The result should be the line with "dengan ketua TP" followed by every remaining line of the entries, each reproduced exactly, with nothing else.

▶ Data records
=-=-=-=-=
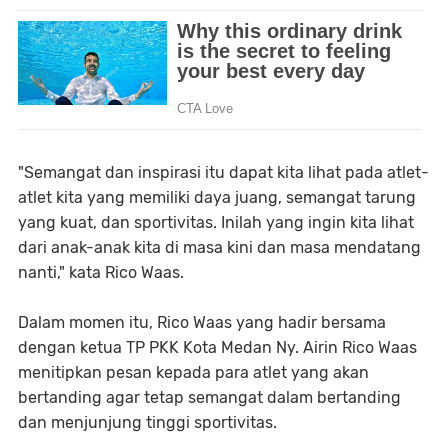
"Semangat dan inspirasi itu dapat kita lihat pada atlet-
atlet kita yang memiliki daya juang, semangat tarung
yang kuat, dan sportivitas. Inilah yang ingin kita lihat
dari anak-anak kita di masa kini dan masa mendatang
nanti," kata Rico Waas.
Dalam momen itu, Rico Waas yang hadir bersama
dengan ketua TP PKK Kota Medan Ny. Airin Rico Waas
menitipkan pesan kepada para atlet yang akan
bertanding agar tetap semangat dalam bertanding
dan menjunjung tinggi sportivitas.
=-=-=-=-=
▶ Exercise response
dengan ketua TP PKK Kota Medan Ny. Airin Rico Waas
menitipkan pesan kepada para atlet yang akan
bertanding agar tetap semangat dalam bertanding
dan menjunjung tinggi sportivitas.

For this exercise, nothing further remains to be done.